The AI carried only some 18 million passengers in 2015-16, showing a modest 6.6 per cent passenger traffic growth. Yet, its total revenue stood marginally lower at Rs. 20,526 crores in 2015-16 against Rs.20,613 crore in the previous year. The company's net loss, though, shrank by over Rs.2,000 crore to Rs. 3,837 crore. Paradoxically, the earlier UPA government and its flamboyant civil aviation minister Praful Patel, who presided over the controversial merger of Indian Airlines with Air India and went for a big acquisition of aircraft from foreign manufacturers at huge cost putting a massive debt liability on the airline, are seen as primarily responsible for the poor performance of the public sector airline and loss of its share of the air traffic business at home and abroad.

Indian carriers flew some 100 million passengers, last year, with an average seat occupancy rate of 84 per cent. The figures are based on passengers carried by 11 airlines -- Air India, Jet Airways, IndiGo, JetLite, SpiceJet, GoAir, Air Asia, Vistara, Air Costa, Air Pegasus, and Trujet. The so-called low-fare airline, Indigo's passenger share was around 40 per cent, more than the combined share of Jet Airways and Air India. According to the Airports Authority of India, the country's airports handled a total of over 254 million passengers in 2016, an increase of 20 per cent over 2015. This made India move into fifth place in the global air traffic rankings, overtaking Germany, and behind only the US, China, Japan, and the UK. While the US and China are well out of reach, it is possible that India could overtake the UK, which handled over 270 million passengers last year, this year or next year and possibly catch Japan by 2020.

Indian airlines are buying aircraft like never before to deal with the massive spurt in air travel within India and abroad. The country has close to 450 planes in service and almost double the number are now placed in order, making the ratio of orders to in-service aircraft the highest of any major market in the world. Several new services and direct flights by Indian airlines, including Air India, to foreign destinations such as Los Angeles, Tel Aviv are being added. However, the seat allocation between India and Gulf countries remains a contentious matter. Ironically, some of the West Asian hubs transport a vast number of air travellers from India to Europe and the USA and Canada and vice versa without any issue. Foreign carriers have a two-third share in all the international travel to and from India as of now, and previous governments gave foreign airlines access to a large number of cities in India.

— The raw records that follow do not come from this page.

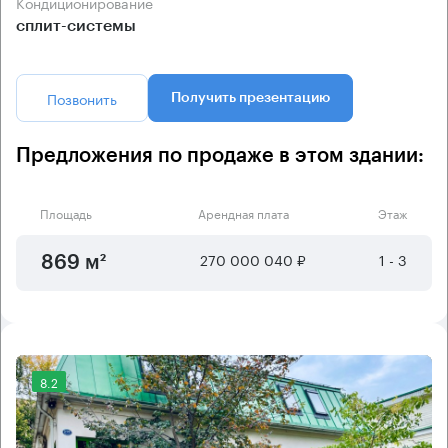
Кондиционирование
сплит-системы
Позвонить
Получить презентацию
Предложения по продаже в этом здании:
Площадь
Арендная плата
Этаж
270 000 040 ₽
1 - 3
869 м²
8.2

The country is investing billions of dollars in upgrading its airports without having a strategic policy that would allow primary status to national carriers such as Air India to take a leading role in transporting traffic to and from India the way Lufthansa enjoys in Germany, British Airways in London, Singapore Airlines in Singapore, Thai Airways in Thailand, Qantas in Australia, Emirates in Dubai, Air France in France, KLM in The Netherlands, China Air in China, Alitalia in Italy and Air Canada in Canada, to name a few. It is time that the Narendra Modi government takes a fresh look at the country's civil aviation policy that allows a fair share of India's sky and passenger traffic to India's own airlines and develops India as a major hub for international travel.